So tonight I had an old friend over, and I am so glad I did. I can only assume that when you experience a situation like ours you learn that materialistic items don't matter. I can also assume that ridiculous arguments, and distance between old friends don't matter either because it just doesn't to us anymore. We realize life if full of so much more than bitterness, and other mindless issues. I was so glad I had the opportunity to sit and talk with someone I cared and care so much for. I know she did this in confidence, but while here she handed me a very generous gift. I did not know what to say, but she knew exactly what needed to be said which was "if you don't accept it then that would just be wrong, and you just have to.". She understood the small and large ramifications of having a situation like this strike your family. It isn't the large bills that hit you it's the small everyday items that you are used to that are sometimes are very missed. Anyway, thanks for your companionship, friendship, and thoughtfulness.. When my friend was holding Jude I saw his eyes flicker a little, but I thought he was okay. I am afraid when she left he went into a full seizure. I was glad he waited, but sad he had to experience yet another issue. I sometimes think that when I watch his yells, and crying that the doctor has no idea what he is talking about because these seizures do seem to hurt Jude!!! While in the doctors office today he mentioned taking him off the klonnopin unless he has "multiple cluster seizures". We said "Well that is all he has" in a disgusted manner because we knew the doctor didn't remember. He then clarified he meant more than 1 cluster event at a time, but I think he just didn't remember!!! Which makes me wonder if the doctors know what hurt our children, and what do not.

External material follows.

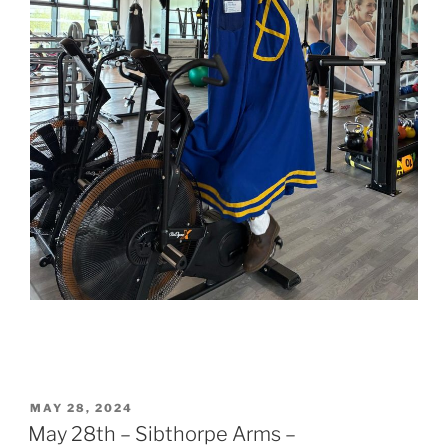
POSTED
MAY 28, 2024
ON
May 28th – Sibthorpe Arms –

So a mom had posted wondering what Jude's screaming sounded like. I appreciate her post, and truly relate so I will explain. He will clinch his fists, his arms bow in together making a V, his back arches forward, his left eye goes high left, his right eye goes to the right, and he sends out a yelp like he is being hurt. Once that finally subsides Jude will get a break in between "crunches" and cry like he is wanting to be picked up, but I am holding him in my arms already. Once the seizure if complete Jude is exhausted and falls fast asleep. We are thankful though that these episodes are contained to about 2 a day. So in my writings, doctor appointments, and readings I have truly learned that doctors give us a true hypothesis....an educated guess. That is what medicine is.......an educated guess, based on statistical information. I chose not to make Jude another statistic. I want him to help others, but not in a number format, but in a human format. I want to provide the emotional side to medical research. I want others to be able to emotionally relate to what he is going through because I believe that's when true results, and research is completed. Regardless of his outcome Jude breaths, eats, moves, and loves so he will always be more than just a number. Good night!
Ps ~ Thank you to the amazing moms that read this blog, and leave me such wonderful comments or email. You always make my day!